[THE DATA — start]

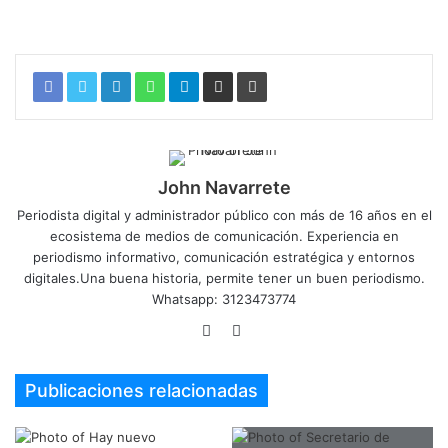
Contraloría detecta hallazgo fiscal
John Navarrete
Periodista digital y administrador público con más de 16 años en el
ecosistema de medios de comunicación. Experiencia en
periodismo informativo, comunicación estratégica y entornos
digitales.Una buena historia, permite tener un buen periodismo.
Whatsapp: 3123473774
Sitio
Twitter
web
Publicaciones relacionadas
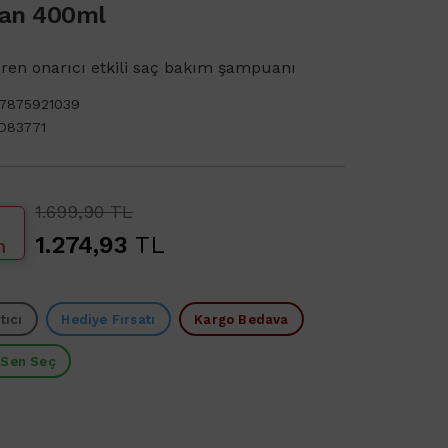
an 400ml
eren onarıcı etkili saç bakım şampuanı
7875921039
D83771
1.699,90 TL
1.274,93
TL
m
tıcı
Hediye Fırsatı
Kargo Bedava
 Sen Seç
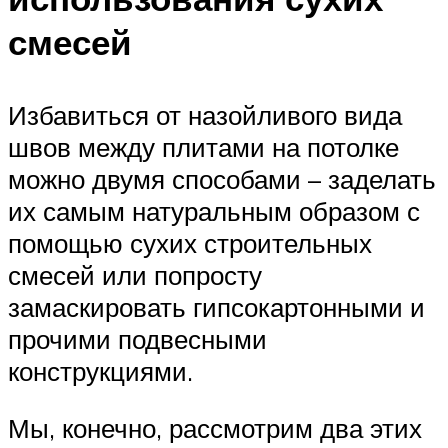
смесей
Избавиться от назойливого вида
швов между плитами на потолке
можно двумя способами – заделать
их самым натуральным образом с
помощью сухих строительных
смесей или попросту
замаскировать гипсокартонными и
прочими подвесными
конструкциями.
Мы, конечно, рассмотрим два этих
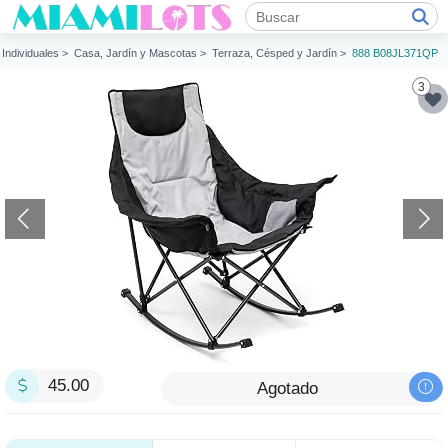
s Individuales >
Casa, Jardín y Mascotas >
Terraza, Césped y Jardín >
888 B08JL371QP
3
45.00
Agotado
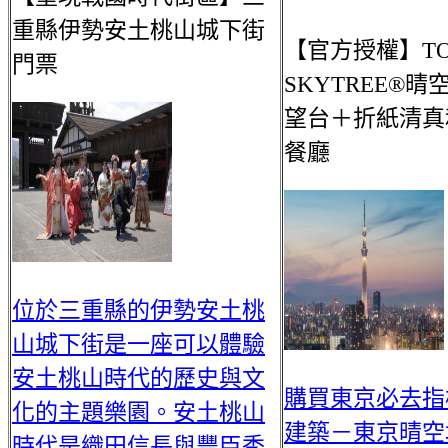
重縣伊勢安土桃山城下街
【官方授權】TO
門票
SKYTREE®晴
望台＋折紙清真
餐廳
位於三重縣的伊勢安土桃
山城下街是一座可以體驗
安土桃山時代的歷史與文
購買東京必去指
化的主題樂園。安土桃山
建築－東京晴空
時代是織田信長與豐臣秀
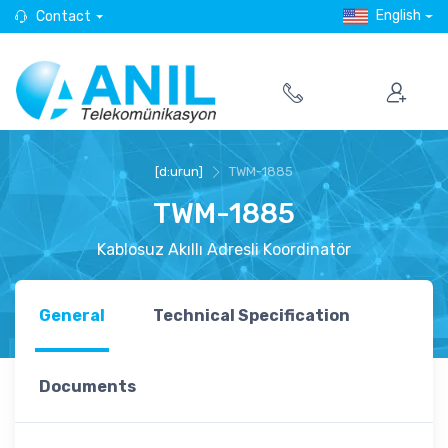
English
Contact
[d:urun]
TWM-1885
TWM-1885
Kablosuz Akıllı Adresli Koordinatör
General
Technical Specification
Documents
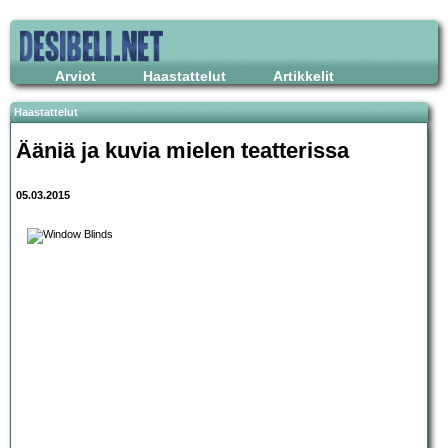
Arviot
Haastattelut
Artikkelit
Haastattelut
Ääniä ja kuvia mielen teatterissa
05.03.2015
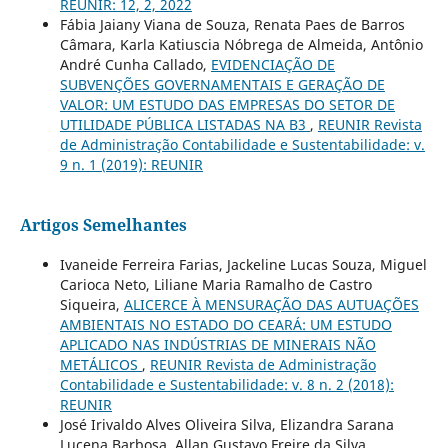
REUNIR: 12, 2, 2022
Fábia Jaiany Viana de Souza, Renata Paes de Barros
Câmara, Karla Katiuscia Nóbrega de Almeida, Antônio
André Cunha Callado,
EVIDENCIAÇÃO DE
SUBVENÇÕES GOVERNAMENTAIS E GERAÇÃO DE
VALOR: UM ESTUDO DAS EMPRESAS DO SETOR DE
UTILIDADE PÚBLICA LISTADAS NA B3
,
REUNIR Revista
de Administração Contabilidade e Sustentabilidade: v.
9 n. 1 (2019): REUNIR
Artigos Semelhantes
Ivaneide Ferreira Farias, Jackeline Lucas Souza, Miguel
Carioca Neto, Liliane Maria Ramalho de Castro
Siqueira,
ALICERCE À MENSURAÇÃO DAS AUTUAÇÕES
AMBIENTAIS NO ESTADO DO CEARÁ: UM ESTUDO
APLICADO NAS INDÚSTRIAS DE MINERAIS NÃO
METÁLICOS
,
REUNIR Revista de Administração
Contabilidade e Sustentabilidade: v. 8 n. 2 (2018):
REUNIR
José Irivaldo Alves Oliveira Silva, Elizandra Sarana
Lucena Barbosa, Allan Gustavo Freire da Silva,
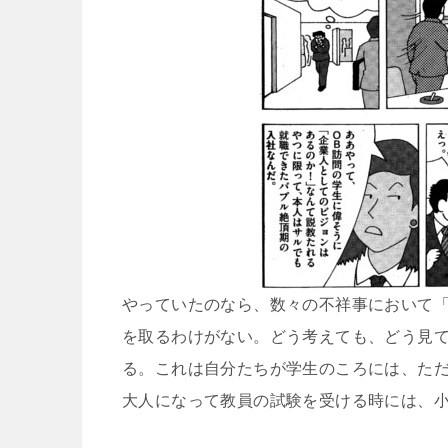
やっていたのなら、数々の不祥事において
を取るわけがない。どう考えても、どう見
る。これは自分たちが学生のころには、た
大人になって教員の試験を受ける時には、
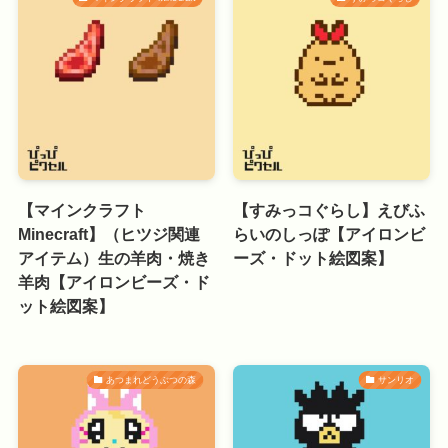
【マインクラフト
【すみっコぐらし】えびふ
Minecraft】（ヒツジ関連
らいのしっぽ【アイロンビ
アイテム）生の羊肉・焼き
ーズ・ドット絵図案】
羊肉【アイロンビーズ・ド
ット絵図案】
あつまれどうぶつの森
サンリオ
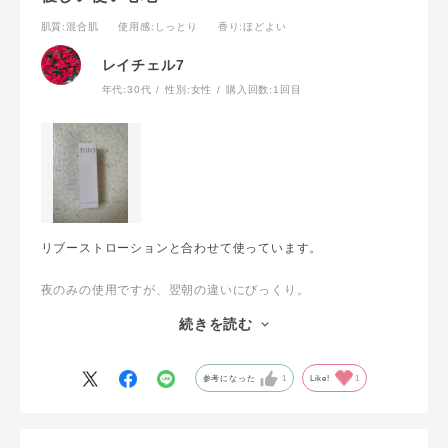
肌質
:混合肌
使用感
:しっとり
香り
:ほどよい
レイチェル7
年代:
30代
性別:
女性
購入回数:
1回目
リブーストローションと合わせて使っています。
夜のみの使用ですが、翌朝の違いにびっくり。
混合肌なのですが、ベタつく感じもなくしっとり！
続きを読む
化粧水とライン使いをしてこれからも愛用し続けます。
参考になった
1
Like!
1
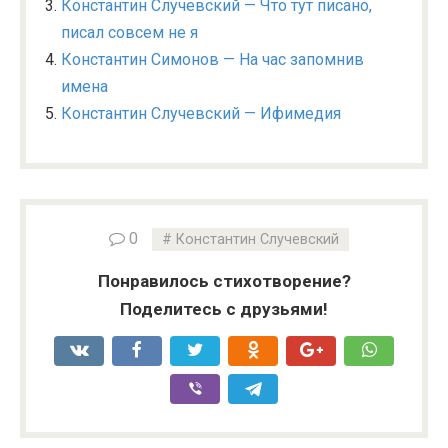
Константин Случевский — Что тут писано,
писал совсем не я
Константин Симонов — На час запомнив
имена
Константин Случевский — Ифимедия
0
Константин Случевский
Понравилось стихотворение?
Поделитесь с друзьями!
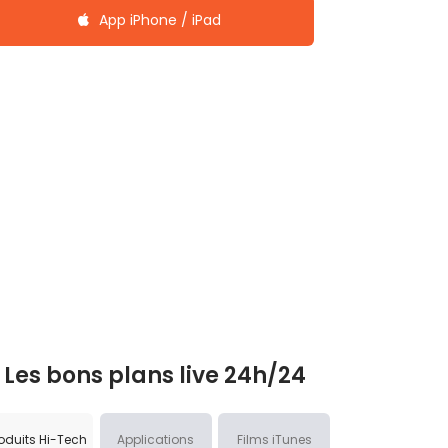
App iPhone / iPad
Les bons plans live 24h/24
oduits Hi-Tech
Applications
Films iTunes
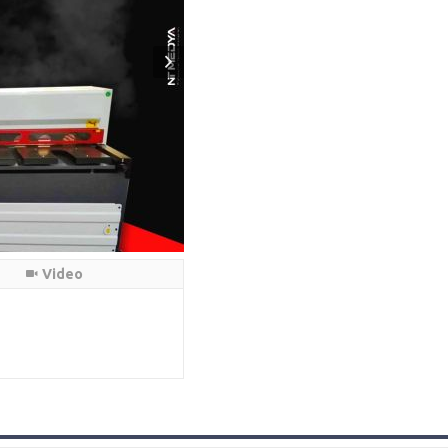
Video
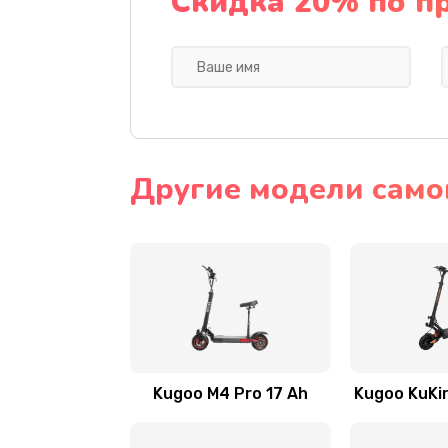
Скидка 20% по п
Другие модели само
Kugoo M4 Pro 17 Ah
Kugoo KuKir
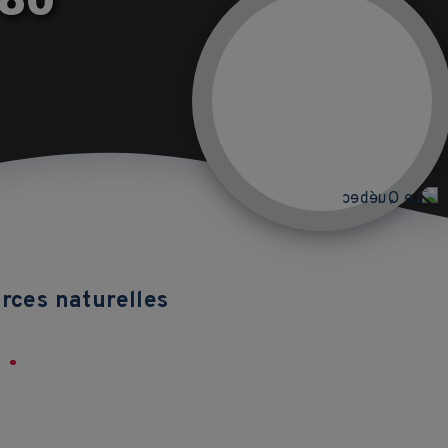
rces naturelles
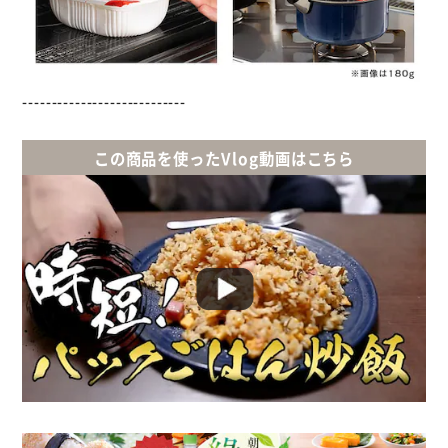
----------------------------
この商品を使ったVlog動画はこちら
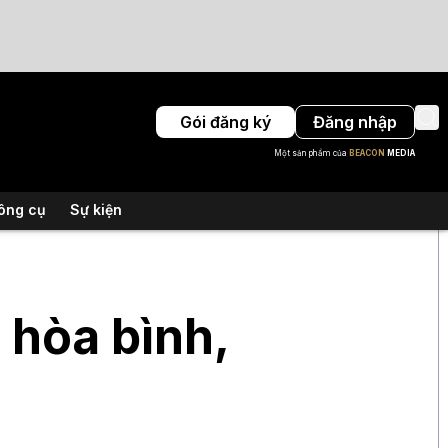
Gói đăng ký
Đăng nhập
Một sản phẩm của
BEACON
MEDIA
ông cụ
Sự kiện
 hòa bình,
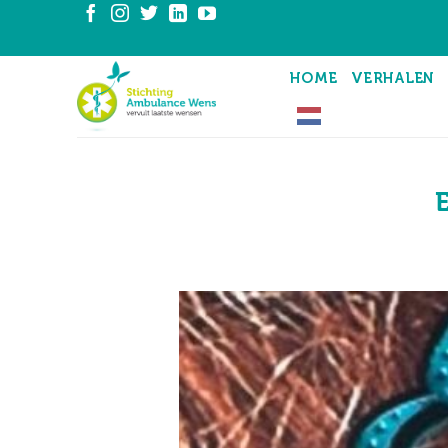
Ga
naar
inhoud
HOME
VERHALEN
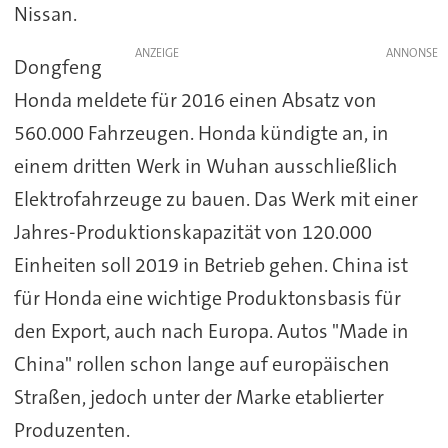
Nissan.
ANZEIGE
Dongfeng
Honda meldete für 2016 einen Absatz von
560.000 Fahrzeugen. Honda kündigte an, in
einem dritten Werk in Wuhan ausschließlich
Elektrofahrzeuge zu bauen. Das Werk mit einer
Jahres-Produktionskapazität von 120.000
Einheiten soll 2019 in Betrieb gehen. China ist
für Honda eine wichtige Produktonsbasis für
den Export, auch nach Europa. Autos "Made in
China" rollen schon lange auf europäischen
Straßen, jedoch unter der Marke etablierter
Produzenten.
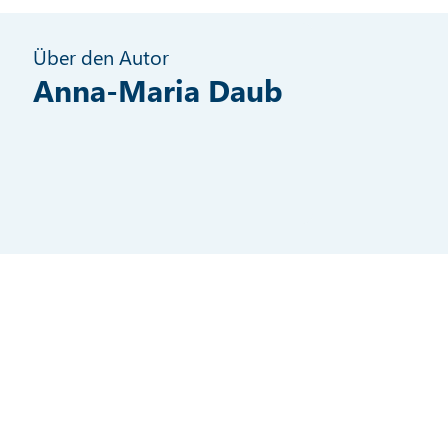
Über den Autor
Anna-Maria Daub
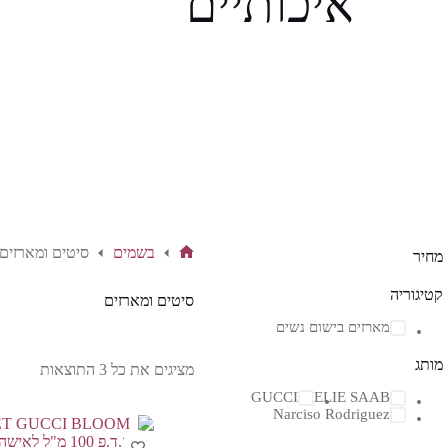
איכותיים
בשמים
סיטים ומארזים
מחיר
דף
הבית
קטיגוריה
סיטים ומארזים
מארזים בישום נשים
מותג
מציגים את כל ⁦3⁩ התוצאות
GUCCI
ELIE SAAB
Narciso Rodriguez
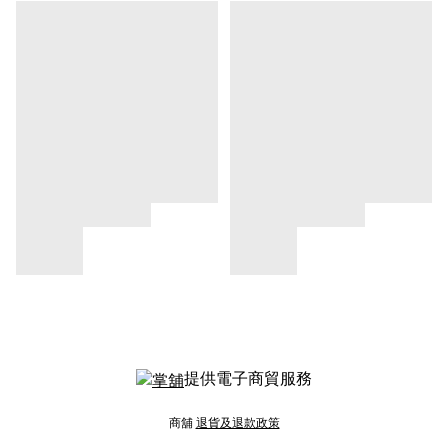
提供電子商貿服務
商舖
退貨及退款政策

[THE DATA — finish]

DIRECTIONS -
Repeat the records in full and exactly, leaving every picture out.

YOUR RESPONSE -
Contraloría detecta hallazgo fiscal
John Navarrete
Periodista digital y administrador público con más de 16 años en el
ecosistema de medios de comunicación. Experiencia en
periodismo informativo, comunicación estratégica y entornos
digitales.Una buena historia, permite tener un buen periodismo.
Whatsapp: 3123473774
Sitio
Twitter
web
Publicaciones relacionadas
an 400ml
eren onarıcı etkili saç bakım şampuanı
7875921039
D83771
1.699,90 TL
1.274,93
TL
m
tıcı
Hediye Fırsatı
Kargo Bedava
 Sen Seç
смесей
Избавиться от назойливого вида
швов между плитами на потолке
можно двумя способами – заделать
их самым натуральным образом с
помощью сухих строительных
смесей или попросту
замаскировать гипсокартонными и
прочими подвесными
конструкциями.
Мы, конечно, рассмотрим два этих
s Individuales >
Casa, Jardín y Mascotas >
Terraza, Césped y Jardín >
888 B08JL371QP
3
45.00
Agotado
重縣伊勢安土桃山城下街
【官方授權】TO
門票
SKYTREE®晴
望台＋折紙清真
餐廳
位於三重縣的伊勢安土桃
山城下街是一座可以體驗
安土桃山時代的歷史與文
購買東京必去指
化的主題樂園。安土桃山
建築－東京晴空
時代是織田信長與豐臣秀
English
Contact
[d:urun]
TWM-1885
TWM-1885
Kablosuz Akıllı Adresli Koordinatör
General
Technical Specification
Documents
Arviot
Haastattelut
Artikkelit
Haastattelut
Ääniä ja kuvia mielen teatterissa
05.03.2015
REUNIR: 12, 2, 2022
Fábia Jaiany Viana de Souza, Renata Paes de Barros
Câmara, Karla Katiuscia Nóbrega de Almeida, Antônio
André Cunha Callado,
EVIDENCIAÇÃO DE
SUBVENÇÕES GOVERNAMENTAIS E GERAÇÃO DE
VALOR: UM ESTUDO DAS EMPRESAS DO SETOR DE
UTILIDADE PÚBLICA LISTADAS NA B3
,
REUNIR Revista
de Administração Contabilidade e Sustentabilidade: v.
9 n. 1 (2019): REUNIR
Artigos Semelhantes
Ivaneide Ferreira Farias, Jackeline Lucas Souza, Miguel
Carioca Neto, Liliane Maria Ramalho de Castro
Siqueira,
ALICERCE À MENSURAÇÃO DAS AUTUAÇÕES
AMBIENTAIS NO ESTADO DO CEARÁ: UM ESTUDO
APLICADO NAS INDÚSTRIAS DE MINERAIS NÃO
METÁLICOS
,
REUNIR Revista de Administração
Contabilidade e Sustentabilidade: v. 8 n. 2 (2018):
REUNIR
José Irivaldo Alves Oliveira Silva, Elizandra Sarana
Lucena Barbosa, Allan Gustavo Freire da Silva,
やっていたのなら、数々の不祥事において
を取るわけがない。どう考えても、どう見
る。これは自分たちが学生のころには、た
大人になって教員の試験を受ける時には、
【マインクラフト
【すみっコぐらし】えびふ
Minecraft】（ヒツジ関連
らいのしっぽ【アイロンビ
アイテム）生の羊肉・焼き
ーズ・ドット絵図案】
羊肉【アイロンビーズ・ド
ット絵図案】
あつまれどうぶつの森
サンリオ
肌質
:混合肌
使用感
:しっとり
香り
:ほどよい
レイチェル7
年代:
30代
性別:
女性
購入回数:
1回目
リブーストローションと合わせて使っています。
夜のみの使用ですが、翌朝の違いにびっくり。
混合肌なのですが、ベタつく感じもなくしっとり！
続きを読む
化粧水とライン使いをしてこれからも愛用し続けます。
参考になった
1
Like!
1
Константин Случевский — Что тут писано,
писал совсем не я
Константин Симонов — На час запомнив
имена
Константин Случевский — Ифимедия
0
Константин Случевский
Понравилось стихотворение?
Поделитесь с друзьями!
App iPhone / iPad
Les bons plans live 24h/24
oduits Hi-Tech
Applications
Films iTunes
Video
Скидка 20% по п
Другие модели само
Kugoo M4 Pro 17 Ah
Kugoo KuKir
rces naturelles
----------------------------
この商品を使ったVlog動画はこちら
Gói đăng ký
Đăng nhập
Một sản phẩm của
BEACON
MEDIA
ông cụ
Sự kiện
 hòa bình,
Ga
naar
inhoud
HOME
VERHALEN
Nissan.
ANZEIGE
Dongfeng
Honda meldete für 2016 einen Absatz von
560.000 Fahrzeugen. Honda kündigte an, in
einem dritten Werk in Wuhan ausschließlich
Elektrofahrzeuge zu bauen. Das Werk mit einer
Jahres-Produktionskapazität von 120.000
Einheiten soll 2019 in Betrieb gehen. China ist
für Honda eine wichtige Produktonsbasis für
den Export, auch nach Europa. Autos "Made in
China" rollen schon lange auf europäischen
Straßen, jedoch unter der Marke etablierter
Produzenten.
Über den Autor
Anna-Maria Daub
איכותיים
בשמים
סיטים ומארזים
מחיר
דף
הבית
קטיגוריה
סיטים ומארזים
מארזים בישום נשים
מותג
מציגים את כל ⁦3⁩ התוצאות
GUCCI
ELIE SAAB
Narciso Rodriguez
提供電子商貿服務
商舖
退貨及退款政策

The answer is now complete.